YOUR OBJECTIVE
Report all lines from the entries below in which "family" appears.

(Extracted page text data)
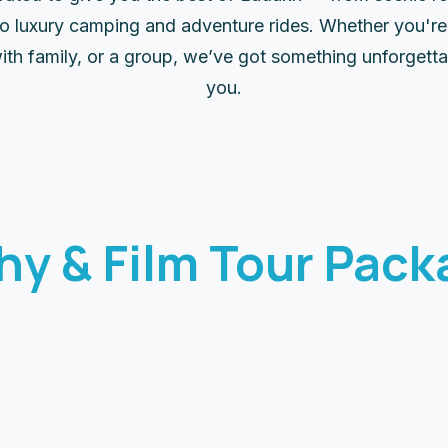
 to luxury camping and adventure rides. Whether you're 
ith family, or a group, we’ve got something unforgetta
you.
hy & Film Tour Pack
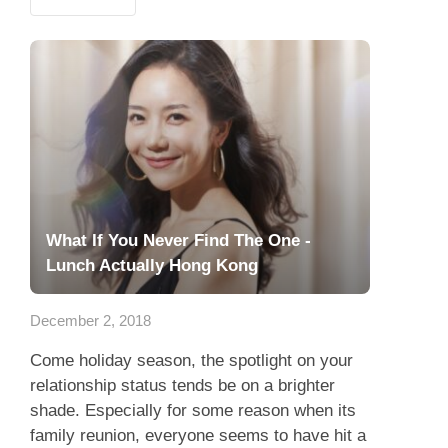
What If You Never Find The One -
Lunch Actually Hong Kong
December 2, 2018
Come holiday season, the spotlight on your
relationship status tends be on a brighter
shade. Especially for some reason when its
family reunion, everyone seems to have hit a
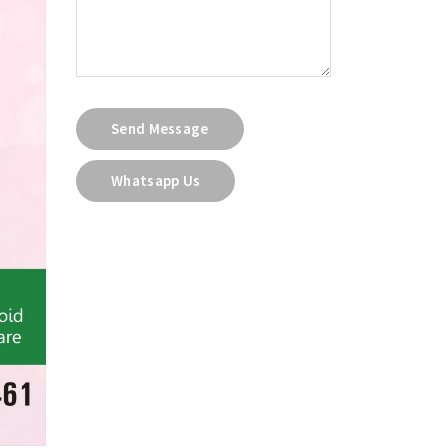
Send Message
Whatsapp Us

RESULT OF THE EXERCISE
ith family, or a group, we’ve got something unforgetta
family reunion, everyone seems to have hit a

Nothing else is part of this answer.